It is time to smash the myth that the U.S. financial crisis will cause any recovery from the current recession to be slow and unimpressive. In fact, history tells us the opposite.
It may surprise readers to learn that during the Great Depression, after collapsing from 1929-1933, our economy actually expanded sharply from 1934-1937 (industrial production regained its prior peak), declined during 1937- early 1938, then began another robust recovery that lasted beyond the end of World War II.
As summarized by Christina Romer, Chairperson of the Obama administration's Council of Economic Advisers, the early 1930s saw the failure of nearly half the nation's financial institutions, yet the recovery years of 1934-1936 displayed increases in real GDP of 11%, 9% and 13%, respectively and the unemployment rate fell from 25% to about 15% during that period. Clearly, that financial crisis, which was far worse than that of today, did not prevent our economy from recovering rapidly.
During 1937- early 1938, our economy fell into another decline. Most monetary economists, like Milton Friedman, Anna J. Schwartz and Allan Meltzer, placed blame for this on the Federal Reserve Board, which tightened money by raising banks' reserve requirements in late 1936. Keynesian economists, like Paul Krugman, tend to blame the federal government's cutting back on fiscal stimulus, which also occurred. Christina Romer sides with the monetarists in crediting the subsequent expansion of the money supply with pulling us out of the Depression, while stating recently that the New Deal was too small a program to have been effective. She points out that the current stimulus package's fiscal effect is about twice the size of FDR's New Deal, as a percentage of GDP, and will last twice as long.
By 1938-1939, fiscal and monetary policy had turned expansionary, again, and the economy expanded rapidly through and beyond the Second World War.
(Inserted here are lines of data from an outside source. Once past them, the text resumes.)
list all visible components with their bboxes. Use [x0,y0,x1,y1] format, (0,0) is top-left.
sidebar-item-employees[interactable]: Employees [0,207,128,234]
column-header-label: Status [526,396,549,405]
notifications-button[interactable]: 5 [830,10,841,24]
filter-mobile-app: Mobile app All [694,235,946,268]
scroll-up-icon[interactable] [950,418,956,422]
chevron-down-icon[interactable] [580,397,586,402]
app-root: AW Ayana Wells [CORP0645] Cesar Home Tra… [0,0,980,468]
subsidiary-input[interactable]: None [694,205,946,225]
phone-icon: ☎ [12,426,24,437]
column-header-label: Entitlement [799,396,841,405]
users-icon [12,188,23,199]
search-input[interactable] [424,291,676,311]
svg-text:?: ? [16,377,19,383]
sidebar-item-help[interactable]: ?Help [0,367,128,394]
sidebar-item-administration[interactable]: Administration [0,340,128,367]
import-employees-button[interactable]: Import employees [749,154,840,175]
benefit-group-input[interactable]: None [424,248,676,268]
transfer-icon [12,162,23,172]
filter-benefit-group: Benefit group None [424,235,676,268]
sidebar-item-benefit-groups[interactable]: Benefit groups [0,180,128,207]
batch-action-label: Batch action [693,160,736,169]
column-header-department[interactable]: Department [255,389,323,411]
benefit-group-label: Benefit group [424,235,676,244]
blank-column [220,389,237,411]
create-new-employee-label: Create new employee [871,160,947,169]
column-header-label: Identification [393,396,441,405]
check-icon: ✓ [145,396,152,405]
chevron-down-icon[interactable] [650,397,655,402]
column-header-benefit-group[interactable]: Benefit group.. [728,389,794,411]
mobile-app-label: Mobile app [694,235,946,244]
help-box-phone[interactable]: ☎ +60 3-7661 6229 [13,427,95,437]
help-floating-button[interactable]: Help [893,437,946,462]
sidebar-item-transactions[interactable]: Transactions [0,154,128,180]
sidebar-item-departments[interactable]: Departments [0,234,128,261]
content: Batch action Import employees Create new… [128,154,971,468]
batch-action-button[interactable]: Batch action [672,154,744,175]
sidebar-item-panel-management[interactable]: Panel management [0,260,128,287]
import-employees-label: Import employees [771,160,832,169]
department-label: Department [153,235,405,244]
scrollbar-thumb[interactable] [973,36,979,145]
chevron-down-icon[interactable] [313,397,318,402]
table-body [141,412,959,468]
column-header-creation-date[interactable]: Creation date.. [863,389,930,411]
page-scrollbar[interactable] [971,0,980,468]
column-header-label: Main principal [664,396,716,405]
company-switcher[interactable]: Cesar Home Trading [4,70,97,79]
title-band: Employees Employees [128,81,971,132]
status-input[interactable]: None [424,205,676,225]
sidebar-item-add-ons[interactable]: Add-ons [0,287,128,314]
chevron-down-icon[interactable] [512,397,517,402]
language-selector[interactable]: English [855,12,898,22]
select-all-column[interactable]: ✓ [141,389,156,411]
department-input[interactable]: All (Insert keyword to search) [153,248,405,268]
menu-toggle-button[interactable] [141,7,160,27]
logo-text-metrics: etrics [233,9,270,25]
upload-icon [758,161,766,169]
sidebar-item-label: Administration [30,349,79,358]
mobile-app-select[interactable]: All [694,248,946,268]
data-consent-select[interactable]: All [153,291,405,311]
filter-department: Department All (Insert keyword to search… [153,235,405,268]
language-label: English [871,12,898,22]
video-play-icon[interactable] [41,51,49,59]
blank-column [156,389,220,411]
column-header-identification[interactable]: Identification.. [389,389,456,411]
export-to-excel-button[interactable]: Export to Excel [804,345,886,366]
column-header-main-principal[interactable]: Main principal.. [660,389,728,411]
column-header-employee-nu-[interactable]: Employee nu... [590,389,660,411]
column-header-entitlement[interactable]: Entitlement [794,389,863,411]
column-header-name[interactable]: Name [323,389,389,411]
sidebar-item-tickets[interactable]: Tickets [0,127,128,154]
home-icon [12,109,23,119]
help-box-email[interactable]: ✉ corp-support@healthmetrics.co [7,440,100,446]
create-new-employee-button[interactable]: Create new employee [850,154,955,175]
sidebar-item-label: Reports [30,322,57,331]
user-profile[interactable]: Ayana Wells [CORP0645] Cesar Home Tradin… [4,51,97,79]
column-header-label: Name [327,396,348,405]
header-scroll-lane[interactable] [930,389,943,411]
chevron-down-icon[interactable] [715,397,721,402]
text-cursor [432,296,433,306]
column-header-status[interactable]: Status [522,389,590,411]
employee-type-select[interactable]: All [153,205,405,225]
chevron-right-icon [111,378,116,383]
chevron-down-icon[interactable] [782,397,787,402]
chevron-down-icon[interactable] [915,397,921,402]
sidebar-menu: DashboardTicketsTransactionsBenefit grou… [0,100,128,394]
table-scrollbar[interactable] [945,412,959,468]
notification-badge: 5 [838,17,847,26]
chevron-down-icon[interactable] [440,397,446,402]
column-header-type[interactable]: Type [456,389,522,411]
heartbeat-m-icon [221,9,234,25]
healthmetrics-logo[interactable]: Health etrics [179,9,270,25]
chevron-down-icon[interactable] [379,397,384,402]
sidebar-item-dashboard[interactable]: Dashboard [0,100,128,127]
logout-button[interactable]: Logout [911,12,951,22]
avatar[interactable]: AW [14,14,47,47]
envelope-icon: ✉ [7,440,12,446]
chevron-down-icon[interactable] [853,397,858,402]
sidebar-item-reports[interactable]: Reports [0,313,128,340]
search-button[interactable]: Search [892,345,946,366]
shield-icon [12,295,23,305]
Examination of economic data from the Great Depression and its aftermath shows that a financial crisis can cause an economic calamity, but there is no evidence that recovery from such a debacle is necessarily sluggish, indeed the evidence is to the contrary.
Due to the cloud of pessimism overhanging our national outlook as expressed by most observers, I look for the nascent economic recovery to surprise on the upside. In other words, a chicken in every pot, as the economy moves from cold to hot.